Existe un claro y grave problema de educación en valores. Quizá alimentado por las dos situaciones que acabamos de describir, por ese caldo de cultivo machista y esa falta de educación afectivo sexual, pero no solo. Porque, trastornos psicológicos y personalidades maliciosas a parte, con unos principios educativos mínimos y la adquisición de sanos esquemas cognitivos acerca de uno mismo, de los demás y del mundo que nos rodea, la inmensa mayoría de los ciudadanos estaríamos protegidos frente al riesgo de convertirse en potenciales agresores sexuales o en observadores pasivos de la violencia sexual. Y hablamos aquí de valores que, por supuesto, la sociedad ha de promover, pero en los que la familia, como primera instancia de socialización, debe encargarse activamente de inculcar a las nuevas generaciones. ¿Se nos ha olvidado esta responsabilidad?

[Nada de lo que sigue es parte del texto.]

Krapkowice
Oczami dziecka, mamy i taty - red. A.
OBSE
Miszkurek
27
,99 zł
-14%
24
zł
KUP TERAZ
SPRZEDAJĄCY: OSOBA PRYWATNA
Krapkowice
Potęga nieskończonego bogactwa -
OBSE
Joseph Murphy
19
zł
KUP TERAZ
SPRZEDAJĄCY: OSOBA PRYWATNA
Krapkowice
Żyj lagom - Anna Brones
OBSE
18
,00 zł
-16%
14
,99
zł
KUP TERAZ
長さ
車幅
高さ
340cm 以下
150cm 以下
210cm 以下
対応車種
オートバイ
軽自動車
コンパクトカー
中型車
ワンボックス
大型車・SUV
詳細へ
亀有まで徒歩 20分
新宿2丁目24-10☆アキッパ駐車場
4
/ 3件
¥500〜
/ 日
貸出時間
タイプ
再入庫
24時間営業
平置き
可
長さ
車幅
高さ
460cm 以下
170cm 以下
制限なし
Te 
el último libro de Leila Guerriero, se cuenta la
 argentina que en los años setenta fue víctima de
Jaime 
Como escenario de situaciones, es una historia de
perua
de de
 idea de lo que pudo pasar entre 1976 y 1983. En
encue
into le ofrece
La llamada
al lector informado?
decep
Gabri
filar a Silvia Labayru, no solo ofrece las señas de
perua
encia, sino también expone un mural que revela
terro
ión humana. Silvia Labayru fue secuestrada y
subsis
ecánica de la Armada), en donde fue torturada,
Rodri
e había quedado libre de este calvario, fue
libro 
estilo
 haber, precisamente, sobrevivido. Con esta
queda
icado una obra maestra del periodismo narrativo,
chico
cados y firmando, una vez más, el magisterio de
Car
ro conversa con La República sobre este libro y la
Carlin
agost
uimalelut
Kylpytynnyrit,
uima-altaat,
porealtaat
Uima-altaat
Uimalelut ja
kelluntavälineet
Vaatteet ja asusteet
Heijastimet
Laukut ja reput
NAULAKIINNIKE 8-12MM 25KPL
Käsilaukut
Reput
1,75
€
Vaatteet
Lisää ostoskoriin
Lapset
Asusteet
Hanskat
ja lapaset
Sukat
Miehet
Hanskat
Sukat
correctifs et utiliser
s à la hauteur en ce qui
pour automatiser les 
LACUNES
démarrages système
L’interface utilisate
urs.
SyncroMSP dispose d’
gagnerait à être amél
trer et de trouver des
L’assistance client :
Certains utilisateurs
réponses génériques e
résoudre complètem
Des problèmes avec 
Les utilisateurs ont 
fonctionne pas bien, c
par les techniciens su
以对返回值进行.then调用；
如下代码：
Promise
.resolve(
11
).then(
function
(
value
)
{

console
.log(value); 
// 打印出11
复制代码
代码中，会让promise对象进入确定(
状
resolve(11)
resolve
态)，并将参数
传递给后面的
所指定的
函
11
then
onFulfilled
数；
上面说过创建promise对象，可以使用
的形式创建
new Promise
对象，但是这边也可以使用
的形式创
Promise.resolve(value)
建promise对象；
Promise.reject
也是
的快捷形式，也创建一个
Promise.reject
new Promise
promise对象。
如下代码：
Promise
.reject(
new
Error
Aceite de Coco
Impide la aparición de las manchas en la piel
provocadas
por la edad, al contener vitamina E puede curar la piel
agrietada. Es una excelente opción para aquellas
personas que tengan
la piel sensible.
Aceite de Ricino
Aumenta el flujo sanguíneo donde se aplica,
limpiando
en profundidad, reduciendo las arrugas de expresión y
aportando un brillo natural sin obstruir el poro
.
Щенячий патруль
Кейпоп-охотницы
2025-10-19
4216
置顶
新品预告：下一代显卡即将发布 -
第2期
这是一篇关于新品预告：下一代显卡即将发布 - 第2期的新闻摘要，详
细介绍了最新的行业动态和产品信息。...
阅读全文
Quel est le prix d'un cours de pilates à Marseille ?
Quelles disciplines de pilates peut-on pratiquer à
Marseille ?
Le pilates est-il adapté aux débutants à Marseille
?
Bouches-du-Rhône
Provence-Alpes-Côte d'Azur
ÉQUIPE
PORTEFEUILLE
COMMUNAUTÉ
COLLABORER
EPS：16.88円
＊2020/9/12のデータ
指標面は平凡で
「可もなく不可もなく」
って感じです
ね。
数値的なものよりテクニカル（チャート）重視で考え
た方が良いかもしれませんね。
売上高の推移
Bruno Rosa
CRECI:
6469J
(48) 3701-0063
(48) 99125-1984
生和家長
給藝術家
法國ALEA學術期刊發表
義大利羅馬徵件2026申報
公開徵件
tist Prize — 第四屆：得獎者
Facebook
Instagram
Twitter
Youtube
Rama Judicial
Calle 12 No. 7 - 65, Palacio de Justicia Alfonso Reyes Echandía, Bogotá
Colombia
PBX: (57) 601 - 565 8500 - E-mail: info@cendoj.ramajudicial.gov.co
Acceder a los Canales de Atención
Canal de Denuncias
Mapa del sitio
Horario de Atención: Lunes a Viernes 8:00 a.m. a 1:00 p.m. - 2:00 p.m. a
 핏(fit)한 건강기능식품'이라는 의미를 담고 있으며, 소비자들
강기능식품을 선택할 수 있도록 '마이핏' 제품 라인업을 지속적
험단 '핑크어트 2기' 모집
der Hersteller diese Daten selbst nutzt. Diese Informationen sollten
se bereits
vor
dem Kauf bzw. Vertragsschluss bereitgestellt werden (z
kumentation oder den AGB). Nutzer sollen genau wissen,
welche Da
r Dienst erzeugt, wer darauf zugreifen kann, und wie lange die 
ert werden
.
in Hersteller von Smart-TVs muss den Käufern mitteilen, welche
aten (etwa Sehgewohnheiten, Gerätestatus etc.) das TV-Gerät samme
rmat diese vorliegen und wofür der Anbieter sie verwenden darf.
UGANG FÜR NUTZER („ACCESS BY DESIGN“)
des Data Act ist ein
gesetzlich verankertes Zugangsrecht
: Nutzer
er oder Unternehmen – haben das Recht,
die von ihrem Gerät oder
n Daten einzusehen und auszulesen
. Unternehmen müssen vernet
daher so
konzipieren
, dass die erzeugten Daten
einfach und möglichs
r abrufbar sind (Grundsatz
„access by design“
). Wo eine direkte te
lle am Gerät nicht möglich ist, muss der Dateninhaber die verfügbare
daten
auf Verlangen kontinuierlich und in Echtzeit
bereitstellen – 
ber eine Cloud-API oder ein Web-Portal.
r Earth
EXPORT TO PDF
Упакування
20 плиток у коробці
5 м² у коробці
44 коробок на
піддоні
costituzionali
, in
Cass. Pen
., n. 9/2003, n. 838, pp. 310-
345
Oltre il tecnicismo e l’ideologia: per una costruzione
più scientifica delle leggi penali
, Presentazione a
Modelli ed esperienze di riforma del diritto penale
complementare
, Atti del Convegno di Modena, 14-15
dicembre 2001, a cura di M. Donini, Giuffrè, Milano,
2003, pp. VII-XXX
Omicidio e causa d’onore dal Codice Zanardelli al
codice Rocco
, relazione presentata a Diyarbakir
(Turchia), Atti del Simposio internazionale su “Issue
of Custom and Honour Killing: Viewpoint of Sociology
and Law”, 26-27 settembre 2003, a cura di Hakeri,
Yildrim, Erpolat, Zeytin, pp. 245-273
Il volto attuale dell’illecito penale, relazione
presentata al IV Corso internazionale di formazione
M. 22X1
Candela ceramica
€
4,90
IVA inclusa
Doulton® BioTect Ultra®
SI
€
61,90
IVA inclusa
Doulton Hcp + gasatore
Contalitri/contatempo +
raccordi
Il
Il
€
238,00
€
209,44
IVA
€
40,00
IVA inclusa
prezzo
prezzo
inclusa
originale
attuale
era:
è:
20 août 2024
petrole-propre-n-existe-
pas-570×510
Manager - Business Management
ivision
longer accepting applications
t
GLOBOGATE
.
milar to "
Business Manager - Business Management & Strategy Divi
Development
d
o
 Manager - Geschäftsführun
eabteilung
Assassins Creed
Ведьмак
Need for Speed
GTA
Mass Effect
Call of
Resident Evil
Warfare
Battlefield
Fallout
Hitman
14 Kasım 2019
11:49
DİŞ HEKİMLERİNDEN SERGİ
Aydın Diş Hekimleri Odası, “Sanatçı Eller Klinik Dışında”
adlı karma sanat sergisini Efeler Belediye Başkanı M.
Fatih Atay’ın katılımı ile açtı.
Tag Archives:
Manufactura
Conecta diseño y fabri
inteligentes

Se hace necesario rediseñar algunos procedimientos y protocolos judiciales y penitenciarios. Para minimizar o evitar el riesgo de victimización o retraumatización emocional en las víctimas, para adaptar los procedimientos, en la medida de lo posible, a las necesidades emocionales de las víctimas (por ejemplo, evitando la repetición de las declaraciones) y para dotar de un mayor peso a los informes de los profesionales de la salud mental que pueden emitir un dictamen ajustado acerca del pronóstico de reinserción de los agresores.
Faltan medios para el tratamiento de los delincuentes sexuales y medios y formación a los profesionales que directa o indirectamente están en contacto tanto con los autores como con las víctimas de violencia sexual. Y esto no es una crítica ni al sistema judicial ni al sistema policial ni mucho menos al sistema sanitario. Es un reclamo que médicos, enfermeros, psicólogos, trabajadores sociales, funcionarios judiciales, abogados y hasta jueces y fiscales han hecho público en más de una ocasión, aunque quizá de manera excesivamente tibia por parte de algunos de estos colectivos. Falta formación especializada como también faltan medios para lograr una serie de hitos que son imprescindibles:
Son muchos los frentes abiertos, pero también están bien identificadas y contrastadas cuáles son las líneas a seguir para acabar con la lacra de la violencia sexual, desde el acoso hasta la violación. Sí, faltan medios, como siempre se dice, pero en este caso disponer o no de los medios parece más bien una cuestión de voluntad.